Saturday, March 08, 2008

How does one refer to an organism in a microbiology report?

Is an organism an entity? Or an observation of an entity (thus, presumably, an observation of an organism)? Can it really be true that, after ten years of HL7 RIM development, the answer to this question is still not clear?

As the useful Resources page of HL7 Australia makes clear:

At first site the RIM is quite simple. The RIM backbone has just five core classes and a number of permitted relationships between them.In HL7 V3, every happening is an Act, which is analogous to a verb in English. Each Act may have any number of Participations, in Roles, played by Entities. These are analogous to nouns. Each Act may also be related to other Acts, via Act-Relationships.Act, Role and Entity classes also have a number of specialisations. For example, Entity has a specialisation called Living Subject, which itself has a specialisation called Person. Person inherits the attributes of both Entity and Living Subject.

Organism, too, is a specialization of Entity, we might reasonably suppose. Thus an organism is not a Role, not a Participation, not a Relationship, and also, we presume, not an Act. That an organism is an Entity is indeed the view embraced by advocates of HL7 in their oral discussions with me over the question whether the RIM can be taken seriously as a representation of the healthcare domain.

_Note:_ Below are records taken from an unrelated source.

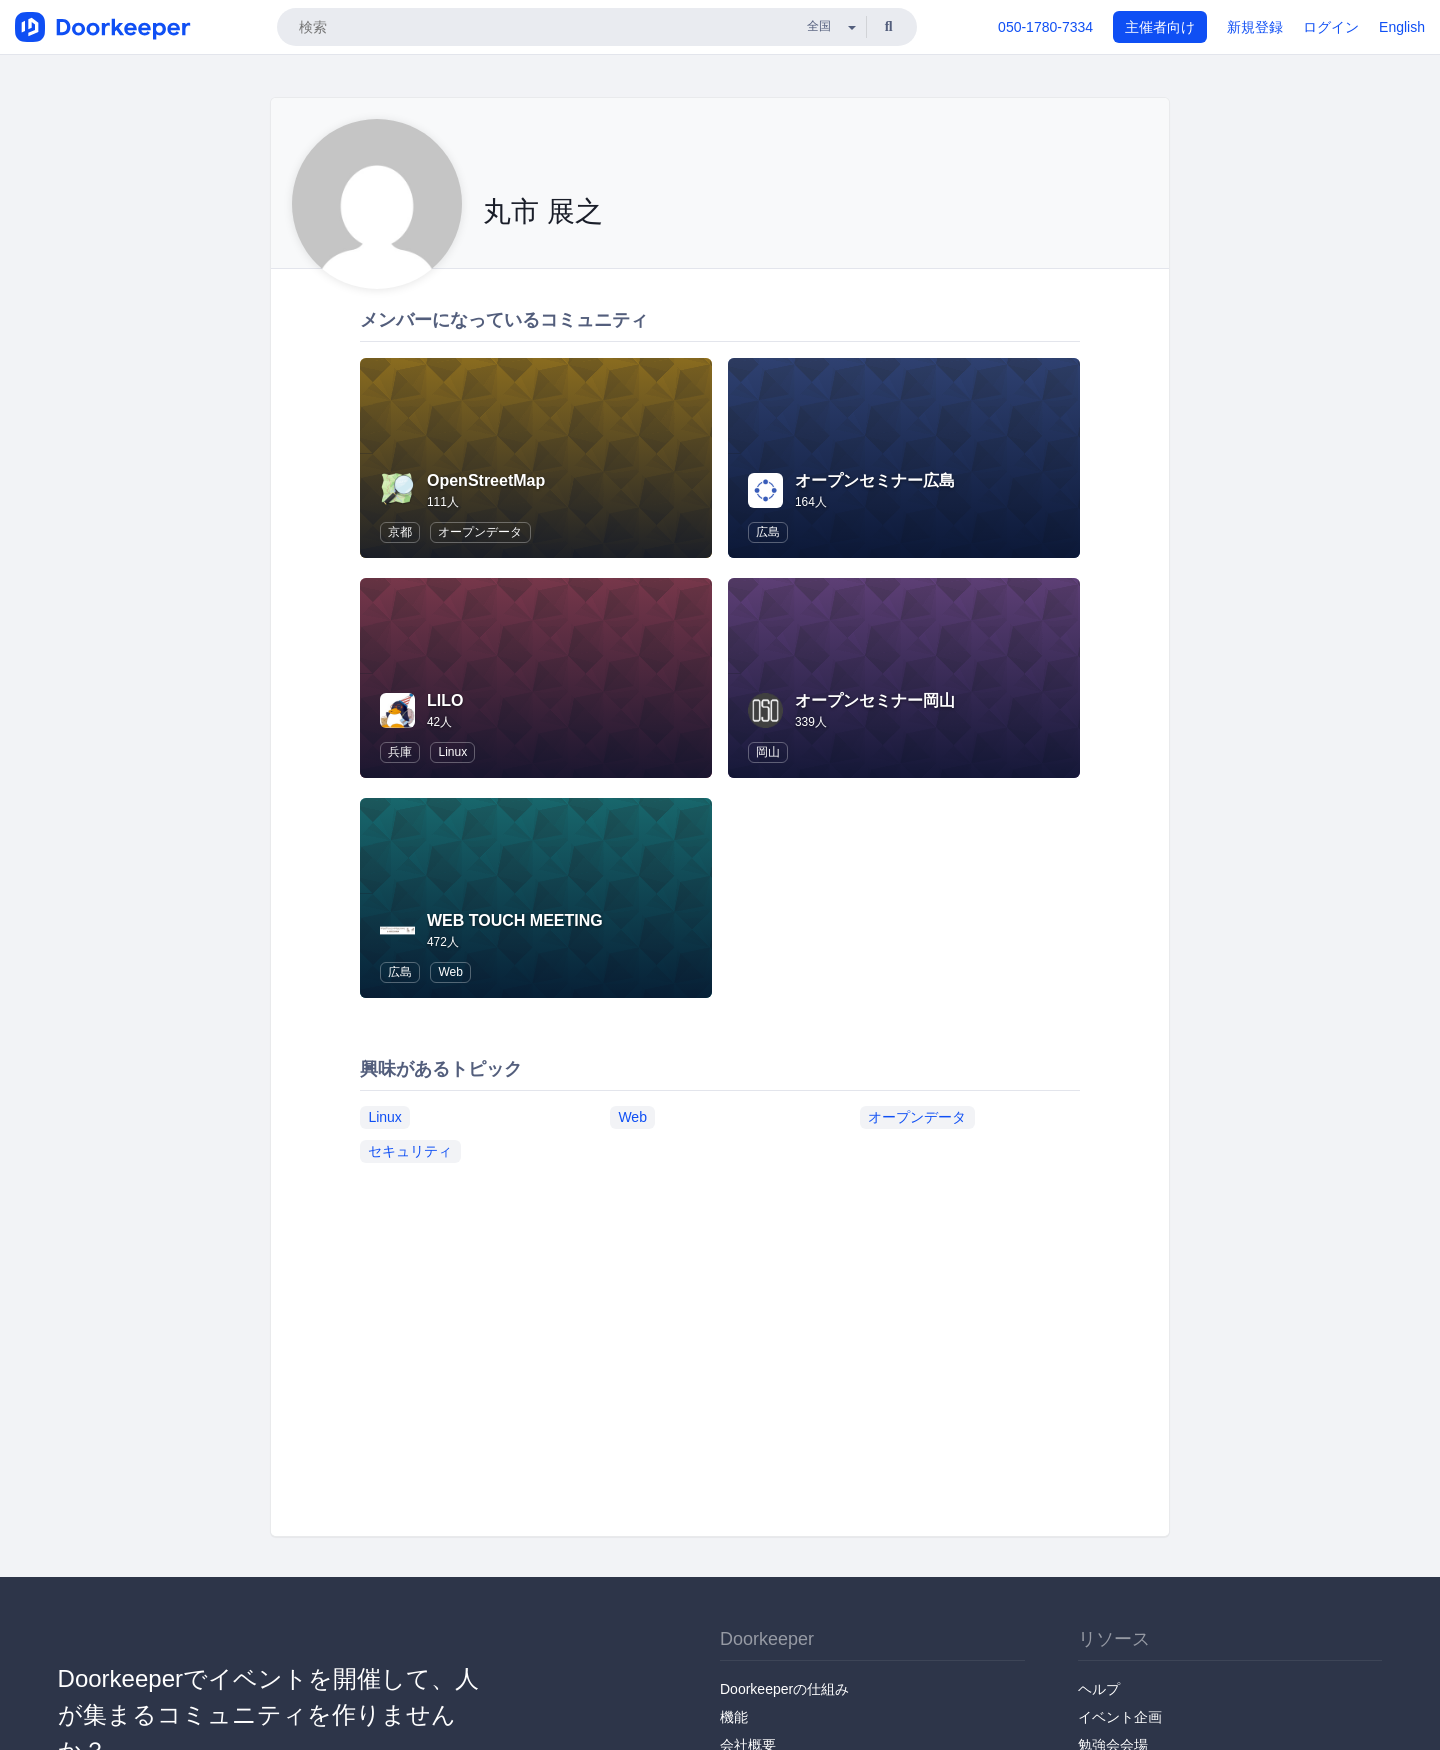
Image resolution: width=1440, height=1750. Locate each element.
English (1402, 27)
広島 (768, 532)
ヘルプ (1099, 1689)
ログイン (1331, 27)
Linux (452, 752)
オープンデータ (480, 532)
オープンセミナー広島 (875, 480)
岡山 (768, 752)
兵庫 (400, 752)
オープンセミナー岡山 (875, 700)
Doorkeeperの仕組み (784, 1689)
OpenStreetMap (486, 480)
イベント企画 (1120, 1717)
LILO (445, 700)
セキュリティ (410, 1151)
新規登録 (1255, 27)
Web (450, 972)
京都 (400, 532)
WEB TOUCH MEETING (515, 920)
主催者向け (1160, 27)
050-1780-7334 (1045, 27)
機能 (734, 1717)
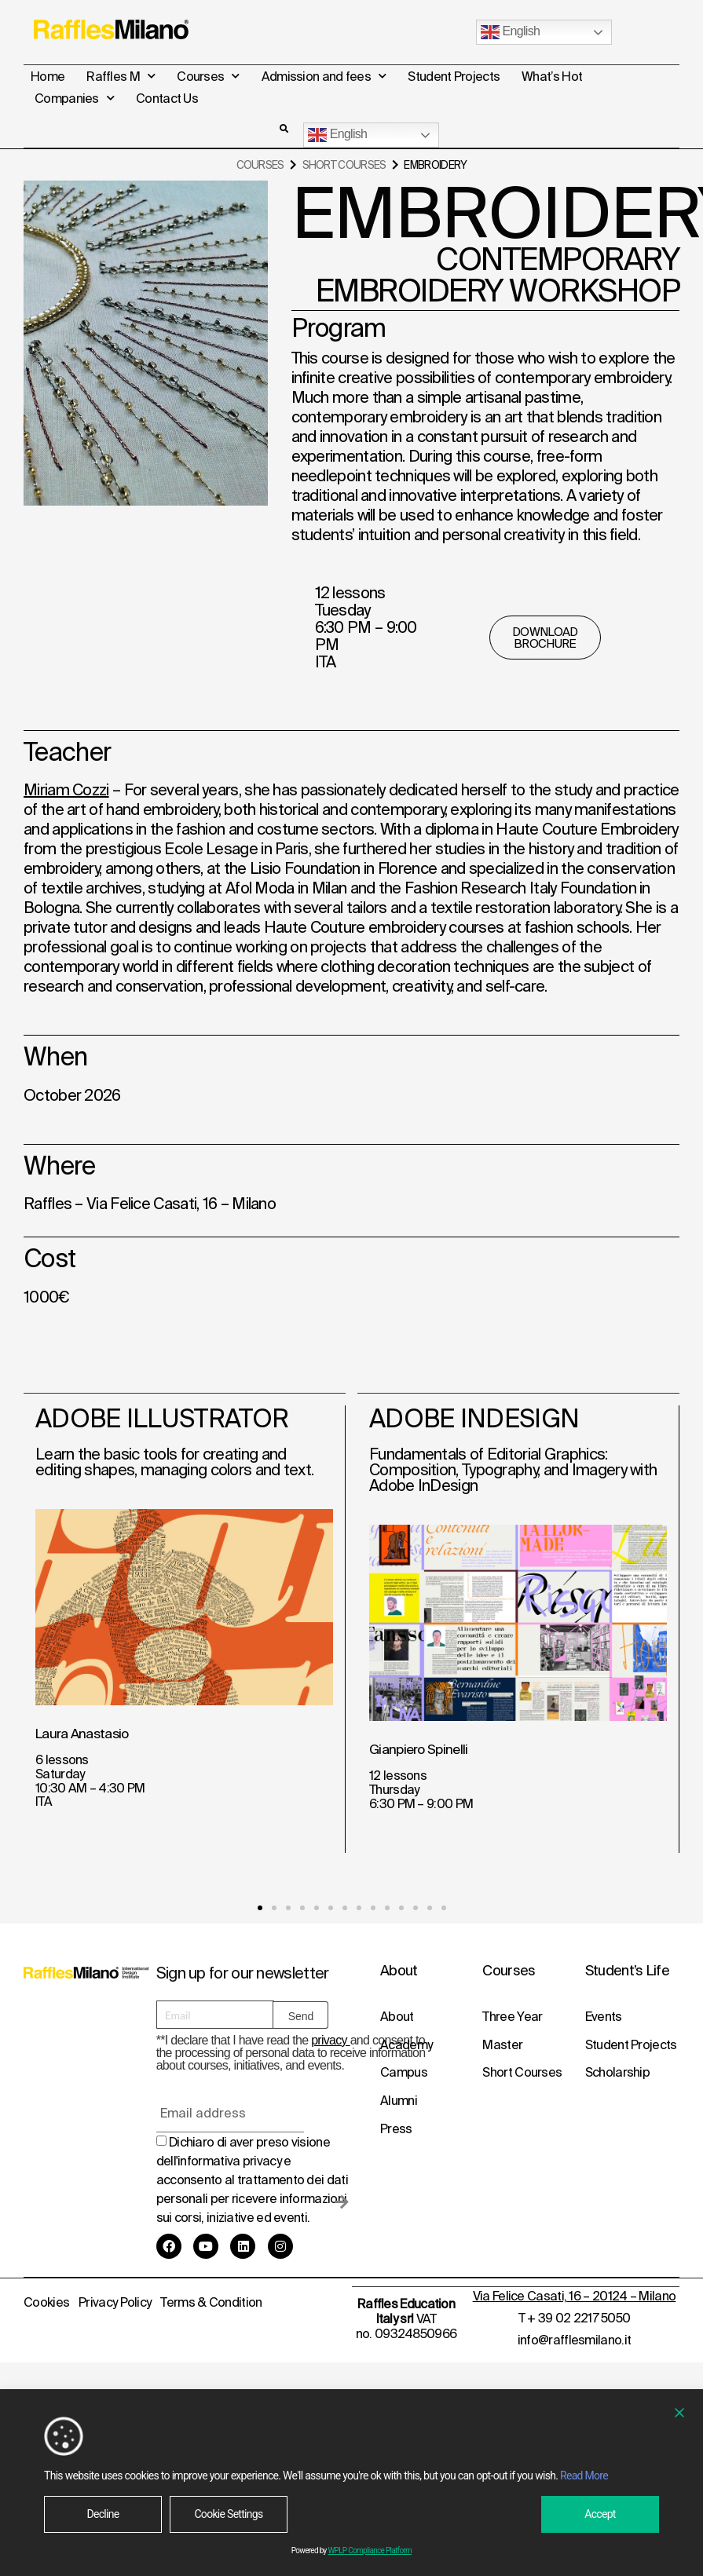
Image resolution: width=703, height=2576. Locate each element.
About (397, 2015)
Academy (406, 2044)
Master (502, 2044)
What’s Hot (552, 76)
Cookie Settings (228, 2514)
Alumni (398, 2100)
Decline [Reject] (102, 2514)
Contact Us (167, 98)
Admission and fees (324, 76)
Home (47, 76)
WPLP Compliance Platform (370, 2550)
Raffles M (120, 76)
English (510, 32)
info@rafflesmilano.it (574, 2337)
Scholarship (617, 2072)
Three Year (512, 2015)
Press (396, 2128)
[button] (283, 129)
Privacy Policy (115, 2300)
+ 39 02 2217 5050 (578, 2315)
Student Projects (454, 76)
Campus (403, 2072)
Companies (74, 98)
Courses (208, 76)
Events (603, 2015)
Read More (584, 2475)
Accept (599, 2514)
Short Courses (344, 164)
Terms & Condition (211, 2300)
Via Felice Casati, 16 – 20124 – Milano (574, 2293)
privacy (330, 2039)
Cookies (46, 2300)
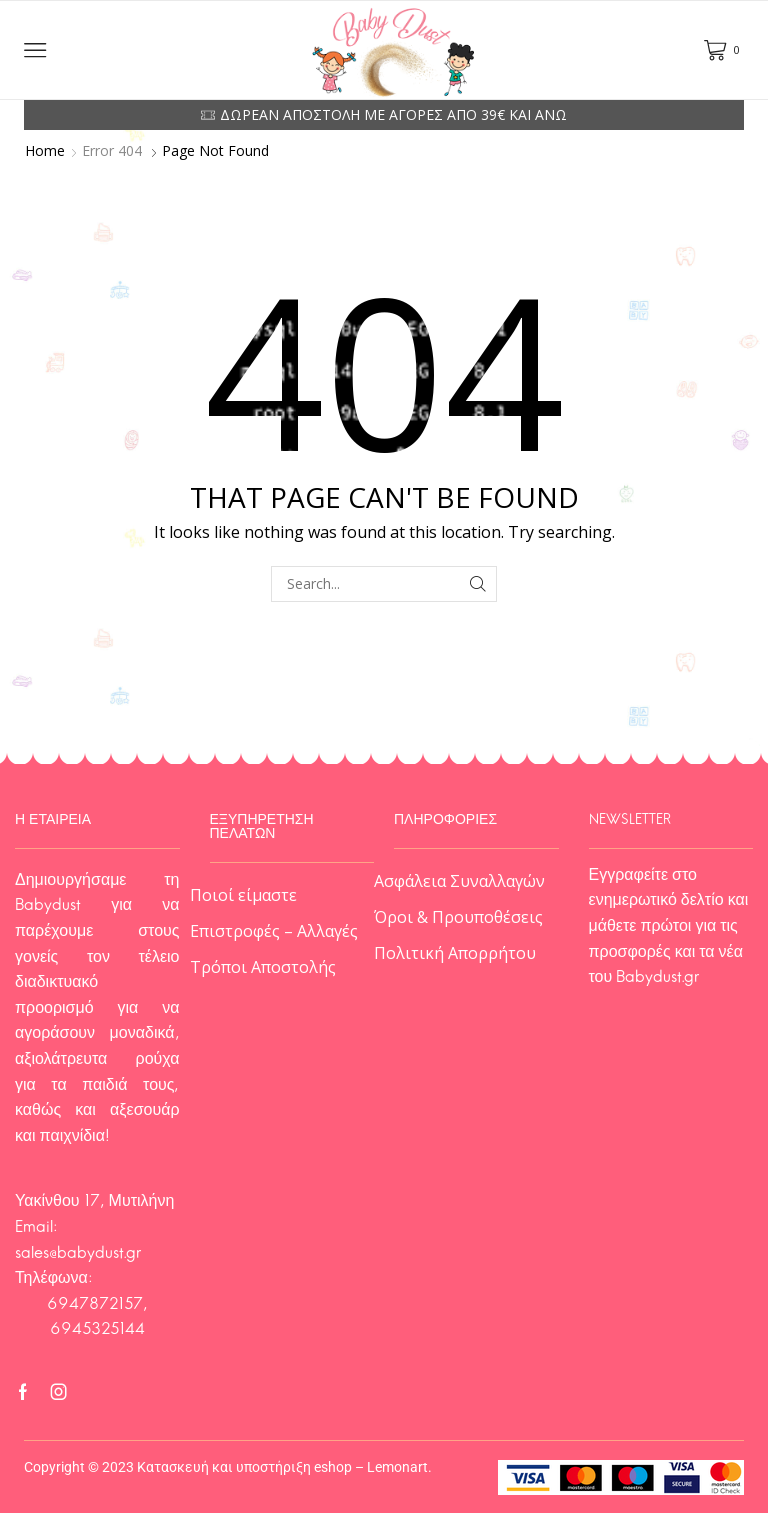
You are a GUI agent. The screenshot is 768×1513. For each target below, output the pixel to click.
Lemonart (397, 1467)
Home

Not so for everyone in the world of HL7, however – at least not according to what we can infer from this:

Hi,
I have been working with people at CDC on using V3 messaging to convey microbiology reports among other things. In discussions today, the question came up of where in the Microbiology specification was the observation that identified the organism for which susceptibility results were being passed. I said, well no, the organism was indicated as an entity playing the role of isolate and participating in the "specimen observation cluster". But, I was told, the CDA hospital acquired infection report carried this as an observation, and indeed it does. Is this a problem to be addressed? Or a characteristic of V3 to be managed? It does seem clear that the two specifications have been underway in parallel [*], so it is, if not pointless at least difficult, to say which should be allotted precedence. What ideas do people have?
Mead

*This is exactly the thesis defended here.

Sunday, March 02, 2008

News from Stockholm

More from Stockholm County Council, and its ambitious healthcare IT system, the GVD, sometimes advanced as a success story of HL7 V3:

We chose Oracle Healthcare Transaction Base because it complies with the worldwide HL7 standard for clinical data, and because it comes from a major international company, committed to supporting, developing, and refining the product over time. When we conducted a market evaluation, Oracle also came in at the right price. – Jack Robinson, IT Manager, Stockholm County Council
In an article entitled "Missarna som knäckte GVD" (roughly: Flaws in the Cracked GVD"), Madeleine Bäck reports on the recent history of the GVD project, which continues to move from crisis to crisis:

Heavy criticism is directed towards the choice of storage system for GVD, the so-called HTB database, which was acquired from WM-Data and its partner Oracle in 2004. 'Our pilot tests point to catastrophic performance when loading data to the system. We also observed that it would be incredibly complicated and expensive to adapt HTB to the GVD', explains one involved person (who however chose to remain anonymous). The suppliers who built the GVD are aware of the criticism, but they do not agree with all aspects: Pia Kullstrom, head of Public Sector and Healthcare at WM-Data, pushes back specifically as regards criticism of the HTB system. This is not based on facts she claims, but rather on people having a different product-religion.

I am told that features of the GVD marked out as problematic include:

1. The poorly functioning BAT&Portal (for authentication and authorisation services), which uses HL7's CCOW (Clinical Context Object Workgroup) standard protocol, and is supposed to be a web-based, single point of entry and single sign-on access route to the different parts of the system.

2. For writing data to HTB the performance is 'still horrendous', even though Oracle re-wrote the whole implementation for reading data through their API after Stockholm had already accepted the HTB product.

3. GVD has a strongly centralized architecture, but its protagonists did not address the question of how to handle the legacy systems during the transition period. Many of the latter are fully functional, mission critical, clinical systems. Centralized architectures, in which the attempt is made to consolidate semantically non-interoperable data from hundreds of databases into one, are show-stoppers.
As a whole, GVD is a classical "big bang" project, where the thinking has been quantitative, not qualitative, and the Stockholm political leadership has admitted that GVD is an "IT-fiasco".

But the responsible civil servants remain in denial, and there have not as yet been any signals to the effect that they are going to back down from HTB. This raises one further problem: GVD has Oracle HTB, and thus HL7 V3, as central component. One can state with high confidence that HL7 V3 is not going to be the standard at national level for interchange of clinical data in Sweden. So what is Stockholm going to do?